Height or speed aside, there is an obstacle: money. To compete, you need air rifles, which can conservatively cost $1,000 each. And you need heavy-canvas shooting coats to keep your body restricted while you shoot. Those cost $100, on the low end.

You also need heavy-canvas pants, which cost $150. And you need flat-soled, polyester rubber shoes. With no arch, the shoes prevent you from shifting weight back in forth, keeping you steady. They cost about $100 a pair.

Gentry said some of his shooters couldn't compete on their own dime. They can't pay the $50 athletics fee that the school charges. On road trips, he said, they can't afford lunch.

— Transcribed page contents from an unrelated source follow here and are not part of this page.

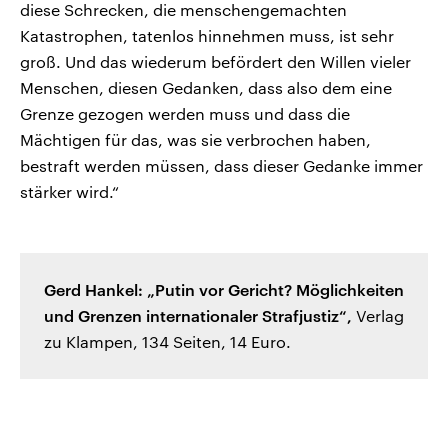
diese Schrecken, die menschengemachten
Katastrophen, tatenlos hinnehmen muss, ist sehr
groß. Und das wiederum befördert den Willen vieler
Menschen, diesen Gedanken, dass also dem eine
Grenze gezogen werden muss und dass die
Mächtigen für das, was sie verbrochen haben,
bestraft werden müssen, dass dieser Gedanke immer
stärker wird.“
Gerd Hankel: „Putin vor Gericht? Möglichkeiten
und Grenzen internationaler Strafjustiz“,
Verlag
zu Klampen, 134 Seiten, 14 Euro.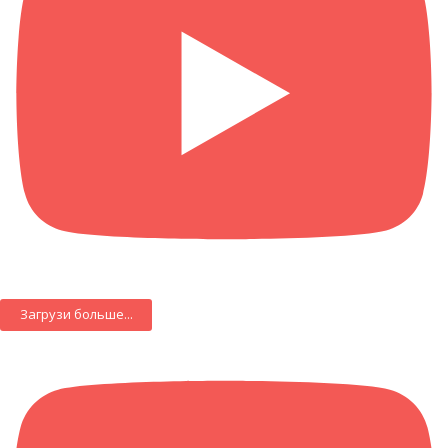
Загрузи больше...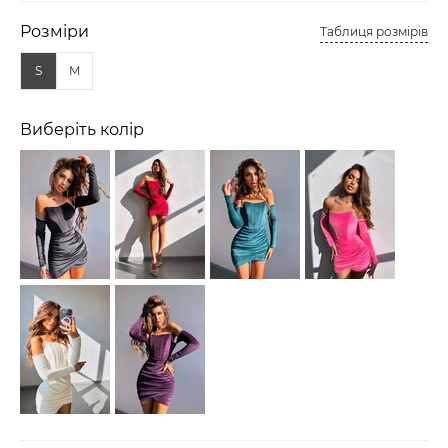
Розміри
Таблиця розмірів
S
M
Виберіть колір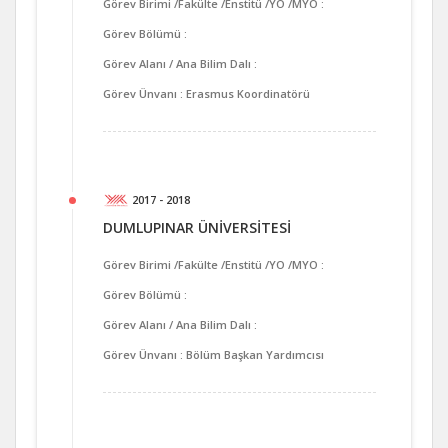
Görev Birimi /Fakülte /Enstitü /YO /MYO :
Görev Bölümü :
Görev Alanı / Ana Bilim Dalı :
Görev Ünvanı : Erasmus Koordinatörü
2017 - 2018
DUMLUPINAR ÜNİVERSİTESİ
Görev Birimi /Fakülte /Enstitü /YO /MYO :
Görev Bölümü :
Görev Alanı / Ana Bilim Dalı :
Görev Ünvanı : Bölüm Başkan Yardımcısı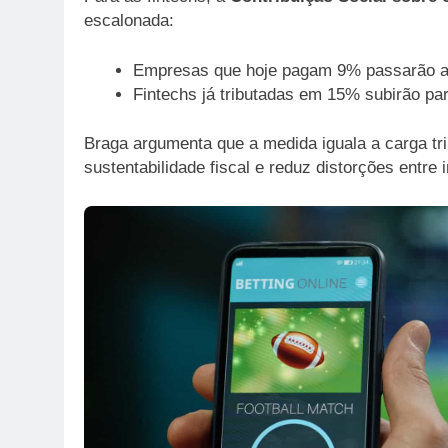
escalonada:
Empresas que hoje pagam 9% passarão a
Fintechs já tributadas em 15% subirão p
Braga argumenta que a medida iguala a carga tr
sustentabilidade fiscal e reduz distorções entre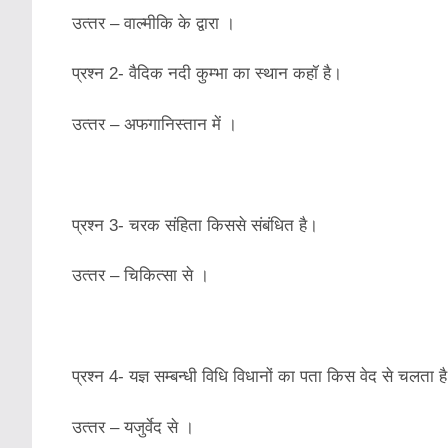
उत्‍तर – वाल्‍मीकि के द्वारा ।
प्रश्‍न 2- वैदिक नदी कुम्‍भा का स्‍थान कहॉ है।
उत्‍तर – अफगानिस्‍तान में ।
प्रश्‍न 3- चरक संहिता किससे संबंधित है।
उत्‍तर – चिकित्‍सा से ।
प्रश्‍न 4- यज्ञ सम्‍बन्‍धी विधि विधानों का पता किस वेद से चलता ह
उत्‍तर – यजुर्वेद से ।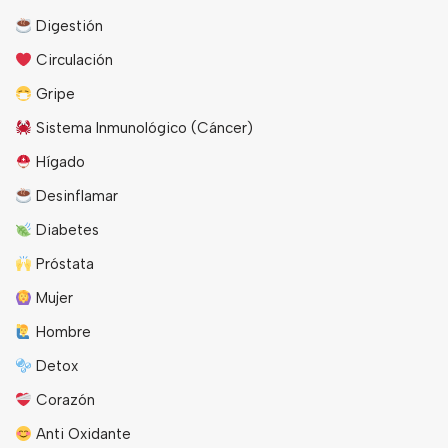
Digestión
Circulación
Gripe
Sistema Inmunológico (Cáncer)
Hígado
Desinflamar
Diabetes
Próstata
Mujer
Hombre
Detox
Corazón
Anti Oxidante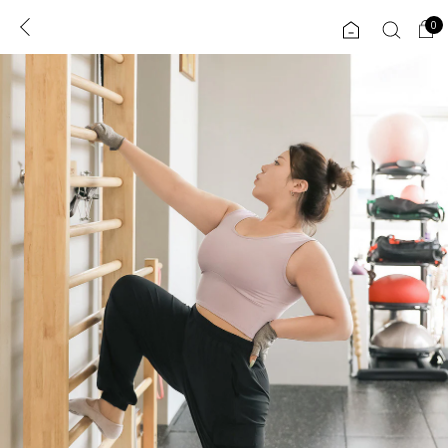
0
0
1초 회원가입
로그인
ENG
TW
콘텐츠
리뷰 & 혜택
플러스핏
회원혜택
입
JP
CATEGORY
COMMUNITY
도착보장⚡
ALL
인플루언서 pick!
익스클루시브
신상 5%
아우터
베스트
티셔츠
MADE
니트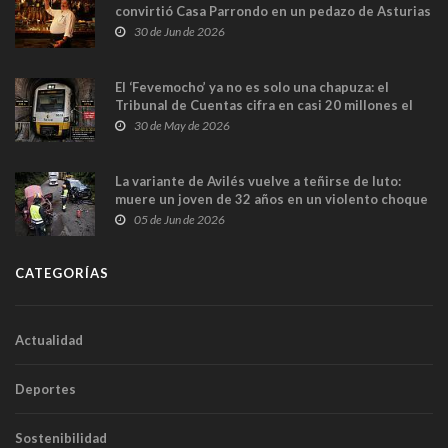
convirtió Casa Parrondo en un pedazo de Asturias
en Madrid
30 de Jun de 2026
El ‘Fevemocho’ ya no es solo una chapuza: el
Tribunal de Cuentas cifra en casi 20 millones el
sobrecoste de los trenes que no cabían por los
30 de May de 2026
túneles
La variante de Avilés vuelve a teñirse de luto:
muere un joven de 32 años en un violento choque
frontal
05 de Jun de 2026
CATEGORÍAS
Actualidad
Deportes
Sostenibilidad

Gentry and the players solicit donations outside Sportsman's Warehouse on Lee Highway. MidwayUSA, an outdoors sports retailer, also supplied the school with guns to raffle off. Two or three years ago, Gentry posted on a forum for Smith & Wesson lovers, asking if anybody wanted to buy a ticket to support his team.

Knapp read the post and sent Gentry a private message. He wanted to buy tickets. He asked if he could also sell tickets around Inman, S.C., a suburban town of about 2,100 people north of Spartanburg. He sold tickets to his son, his co-workers, his barber.

Gentry said Knapp has raised about $10,000 through the raffles, but two weeks ago he did not have access to all of the receipts he sent Knapp. He did, however, provide the Times Free Press with copies of receipts showing $4,920 in 2016-17. Through matching grants, the Georgia Youth Shooting Sports Foundation gave the school another $8,770, and MidwayUSA gave the school an additional $4,920. All told, Knapp's fundraising over the last two years led to $18,610 for the team.

Camlic, on his reaction to Knapp's fundraising efforts: "I was just like, 'Wow. Wow. That's good.'"

His teammate, senior Tyler Atchison: "He's definitely a guy who raises a lot of money."

Knapp, 63, has never visited North Georgia. He also isn't a three-position air rifle enthusiast, though his oldest grandson participated in the sport. Knapp doesn't shoot too often himself. He usually hunts deer with family members around Thanksgiving, but for him the activity is mostly just an excuse to hang with the guys.

Still, he wanted to feel like he was helping some students.

He started reading the Smith & Wesson forum a couple of years back to learn about a .44 Magnum with a 5-inch barrel. He remembered his father, Gerald, a former police captain in Tallmadge, Ohio, had a gun like that before he died. Gerald used to lead a youth baton and drum corps to about 50 parades a year, Pete Knapp said. He also worked off-duty shifts at Lujan's, a burger joint popular among teenagers. His obituary listed him as the "moral compass for the children of Tallmadge."

Gerald used to bring Pete Knapp hunting for squirrels, rabbits and ducks. He brought the boy to the range, too, whenever he needed to qualify to carry a pistol with the police department. When he died in 2007, Gerald left the guns to his son.

"He was a pretty cool guy," Pete Knapp said.

He was asked why he wanted to support a team in a town he never visited.

"I hope they're getting grounded," he said. "It's not the military. But they've got to have some structure. Hopefully, they'll take the right path."